ABOUT THIS EXERCISE: Transcribe the whole listing without a single picture.

WORKING DATA:
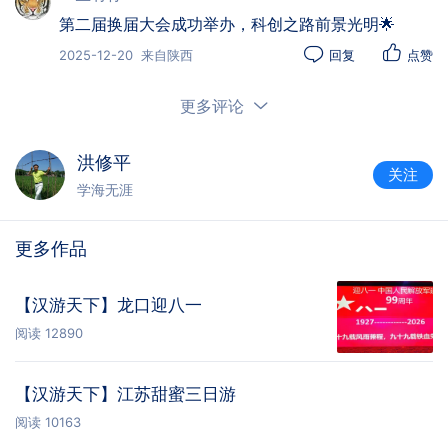
期审计、候选人审核审批、社会公示等全流程工作，
第二届换届大会成功举办，科创之路前景光明🌟
确保换届程序合法合规、公开透明。上一届商会拥有
2025-12-20
来自陕西
回复
点赞
单位会员63家，本次换届大会共有56名会员（代
表）参会，依法行使民主权利、履行会员义务。
更多评论
洪修平
换届选举结束后，与会代表开展互动交流。大家
关注
学海无涯
一致期盼，新一届领导机构尽快谋划五年任期发展规
划，以“共享、共谋、共赢”为核心抓手，以“勇于创
更多作品
新、追求卓越”为发展动力，聚焦“AI技术”“算力应用”
等前沿领域，充分彰显江汉卓越城区的科技优势与引
【汉游天下】龙口迎八一
领作用，助力会员企业在科技创新浪潮中实现高质量
发展，为区域科创生态建设注入更强活力。
阅读
12890
更新于 2025-12-20
【汉游天下】江苏甜蜜三日游
阅读
10163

ANSWER FOR THE TASK:
期审计、候选人审核审批、社会公示等全流程工作，
第二届换届大会成功举办，科创之路前景光明🌟
确保换届程序合法合规、公开透明。上一届商会拥有
2025-12-20
来自陕西
回复
点赞
单位会员63家，本次换届大会共有56名会员（代
表）参会，依法行使民主权利、履行会员义务。
更多评论
洪修平
换届选举结束后，与会代表开展互动交流。大家
关注
学海无涯
一致期盼，新一届领导机构尽快谋划五年任期发展规
划，以“共享、共谋、共赢”为核心抓手，以“勇于创
更多作品
新、追求卓越”为发展动力，聚焦“AI技术”“算力应用”
等前沿领域，充分彰显江汉卓越城区的科技优势与引
【汉游天下】龙口迎八一
领作用，助力会员企业在科技创新浪潮中实现高质量
发展，为区域科创生态建设注入更强活力。
阅读
12890
更新于 2025-12-20
【汉游天下】江苏甜蜜三日游
阅读
10163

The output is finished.